Impress your friends, family, and your own mouth with a scrumptious batch of homemade Kkakdugi!
What you’ll need:
1 lb Korean Radish (aka Mu) – cut into 1″ cubes (choose a heavy radish with smooth skin. the higher the ratio of white skin to green skin, the sweeter the radish will taste.) NOTE: if you can’t find Mu, you can substitute Daikon, which is widely available. But if you can get proper Mu, it’s a bit sweeter and more nuanced in flavor.
1 Tbs Kosher Salt
1 Tbs Honey (or sweetener of your choice)
3-4 Cloves Garlic – finely chopped
1 tsp Ginger – finely chopped
1/3 cup Gochugaru powder (korean red chili flakes.) There is no substitution for this, but if you can’t find them in your local asian grocery, you can order them on amazon.
2 Tbs Fish Sauce (I love this brand, because it’s just fish, salt, and water – wayyy less additives than others. If you can’t find (or stand) fish sauce, you can use soup soy sauce, or simply plain soy sauce.)
What you do:
1. Toss the cubed radish with the salt and honey, until well coated.

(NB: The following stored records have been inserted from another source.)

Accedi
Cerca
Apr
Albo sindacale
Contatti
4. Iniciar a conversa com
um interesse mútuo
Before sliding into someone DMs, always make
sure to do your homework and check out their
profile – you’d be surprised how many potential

Set aside for 45-60 minutes.
2. In a separate container, mix together the garlic, ginger, gochugaru, and fish sauce.
3. Drain the radish, reserving 1/3 cup of the liquid and add both to the spice mix. Toss well to coat.

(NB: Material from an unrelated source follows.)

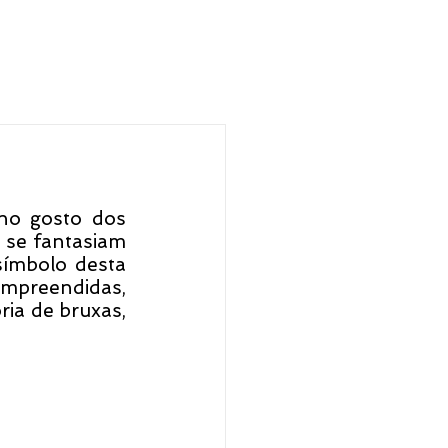
no gosto dos 
 se fantasiam 
ímbolo desta 
mpreendidas, 
ia de bruxas,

4. Pack the radish into a lidded container, trying to eliminate any air pockets. Loosely place lid on top. ***Don’t put it on tightly, or the container could explode!

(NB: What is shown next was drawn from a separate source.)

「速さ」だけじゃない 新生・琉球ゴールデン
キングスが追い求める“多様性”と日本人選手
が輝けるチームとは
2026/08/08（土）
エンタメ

5. Leave the kimchi out at room temperature for 1-3 days, depending on your preference. Taste the kimchi once every 1/2 day, and when you feel it’s done, you can transfer it to the refrigerator for storage. We personally prefer ours best when it’s gently fermented, after about 1 full day, but your mileage may vary.
The kimchi will last in your fridge until, basically, the end of time. It will just get more sour, unctuous, and carbonated as it continues to slowly ferment with time. But honestly, this stuff is so damn tasty it won’t last long at all.
PS: my kkakdugi is much more of a brownish-red color than yours will be, so don’t fret. The gochugaru powder I used is from our family estate in Yeoju, and is much less vibrantly fire-engine red than most commercial brands. So expect your finished product to look like cubes of delicious hellfire, friends!